= JayCee Cooper =

American transgender powerlifter

JayCee Cooper (born June 15, 1987) is an American transgender powerlifter and LGBTQ+ advocate. She gained national attention for her legal challenge against USA Powerlifting, after it barred her from competing in the women's division due to her gender identity.

==Early life and background==
Cooper participated in soccer, t-ball wrestling, track and field and curling, when she was growing up. She excelled at curling, and competed at the World Juniors in 2007. She changed her name to JayCee legally when she was 28, as she transitioned her gender identity. Cooper then became interested in roller derby, because of its trans-inclusive policy. In 2017, she broke her ankle and turned to powerlifting.

==Legal history==
In 2018, Cooper paid for an annual membership with USA Powerlifting, so she could take part in functions in Minnesota. She was granted approval and sent in a "therapeutic use exemptions standard process form", seeking approval for her prescribed use of spironolactone. Later that same year, USA Powerlifting denied Cooper’s application to compete in the women’s category and revoked her competitive status, making her ineligible to compete in any future USA Powerlifting events. In 2019, USA Powerlifting, which previously did not have a formal policy on transgender athletes' participation, officially banned transgender women (male to female) from the women's division competition. The organization alleged that hormone levels and other physiological factors gave transgender women a competitive advantage.

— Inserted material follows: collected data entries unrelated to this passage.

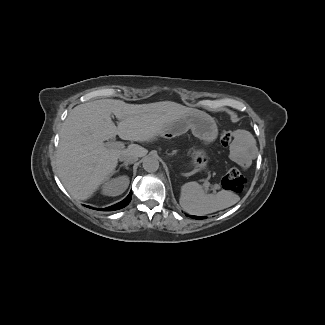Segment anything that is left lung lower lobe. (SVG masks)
<instances>
[{
  "mask_svg": "<svg viewBox=\"0 0 325 325\" xmlns=\"http://www.w3.org/2000/svg\"><path fill=\"white\" fill-rule=\"evenodd\" d=\"M192 218H195V219H204L205 217H200V216H190Z\"/></svg>",
  "mask_w": 325,
  "mask_h": 325,
  "instance_id": "obj_1",
  "label": "left lung lower lobe"
}]
</instances>
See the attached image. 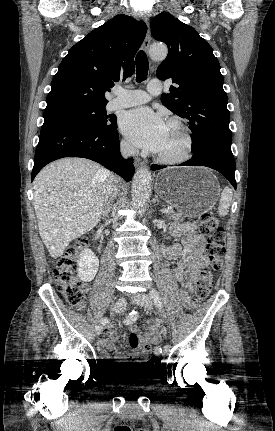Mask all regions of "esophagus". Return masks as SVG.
Masks as SVG:
<instances>
[{
  "mask_svg": "<svg viewBox=\"0 0 275 431\" xmlns=\"http://www.w3.org/2000/svg\"><path fill=\"white\" fill-rule=\"evenodd\" d=\"M142 19H143V21H144V23H145V25L147 27L146 36H145V39L143 41V49L146 52H148L149 46H150V42H151L149 19L146 16H144ZM143 164L144 163H143V161L140 158L136 157L134 159V165H135V167H140Z\"/></svg>",
  "mask_w": 275,
  "mask_h": 431,
  "instance_id": "34e87169",
  "label": "esophagus"
}]
</instances>
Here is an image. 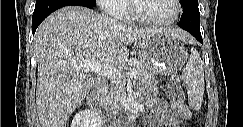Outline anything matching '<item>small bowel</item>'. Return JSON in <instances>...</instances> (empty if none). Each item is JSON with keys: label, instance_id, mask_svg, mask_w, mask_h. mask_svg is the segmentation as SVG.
<instances>
[{"label": "small bowel", "instance_id": "1", "mask_svg": "<svg viewBox=\"0 0 243 127\" xmlns=\"http://www.w3.org/2000/svg\"><path fill=\"white\" fill-rule=\"evenodd\" d=\"M148 104L155 110V115L150 119L149 127H181L188 124L192 119V111L183 101L172 99L167 103L148 93Z\"/></svg>", "mask_w": 243, "mask_h": 127}]
</instances>
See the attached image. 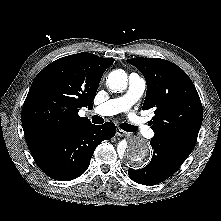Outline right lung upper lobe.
I'll return each mask as SVG.
<instances>
[{"label":"right lung upper lobe","mask_w":221,"mask_h":221,"mask_svg":"<svg viewBox=\"0 0 221 221\" xmlns=\"http://www.w3.org/2000/svg\"><path fill=\"white\" fill-rule=\"evenodd\" d=\"M113 62L82 52L46 66L33 80L22 108L27 144L91 124L78 115L79 108L93 107L101 77Z\"/></svg>","instance_id":"right-lung-upper-lobe-1"}]
</instances>
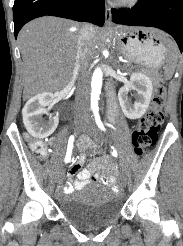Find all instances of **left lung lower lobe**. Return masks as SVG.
<instances>
[{
    "label": "left lung lower lobe",
    "mask_w": 183,
    "mask_h": 246,
    "mask_svg": "<svg viewBox=\"0 0 183 246\" xmlns=\"http://www.w3.org/2000/svg\"><path fill=\"white\" fill-rule=\"evenodd\" d=\"M114 23L159 28L176 40L183 51V0H139L131 9H113Z\"/></svg>",
    "instance_id": "0a47b994"
}]
</instances>
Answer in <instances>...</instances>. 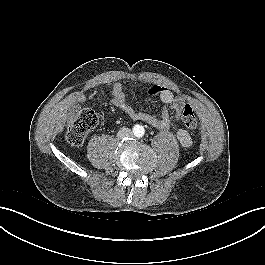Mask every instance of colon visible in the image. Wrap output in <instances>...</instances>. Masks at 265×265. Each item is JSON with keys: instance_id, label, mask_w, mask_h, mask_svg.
Here are the masks:
<instances>
[{"instance_id": "1", "label": "colon", "mask_w": 265, "mask_h": 265, "mask_svg": "<svg viewBox=\"0 0 265 265\" xmlns=\"http://www.w3.org/2000/svg\"><path fill=\"white\" fill-rule=\"evenodd\" d=\"M161 87H153L150 92L153 95L160 94ZM182 119L184 125L189 130H194L198 126V121L193 108L186 104L183 107ZM97 115L94 110L84 108L70 115L67 122V139L72 145H80L86 135L96 127Z\"/></svg>"}]
</instances>
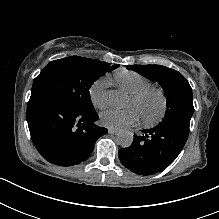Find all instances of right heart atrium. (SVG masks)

In 2021, Cooper filed a lawsuit against USA Powerlifting in Minnesota state court, claiming that the organization had violated the Minnesota Human Rights Act, which prohibits discrimination on the basis of gender identity, among other characteristics.

In March 2023, a judge ruled in Cooper’s favor, concluding that USA Powerlifting had discriminated against her based on gender identity and ordering the organization to revise its policy. In March 2024, the Minnesota Court of Appeals overturned that ruling, stating it had found "genuine issues of material fact as to whether defendant excluded plaintiff from the women's division of its weightlifting competitions because of her transgender status." Cooper then appealed to the Minnesota Supreme Court, and in December 2024, the court heard oral arguments in the case.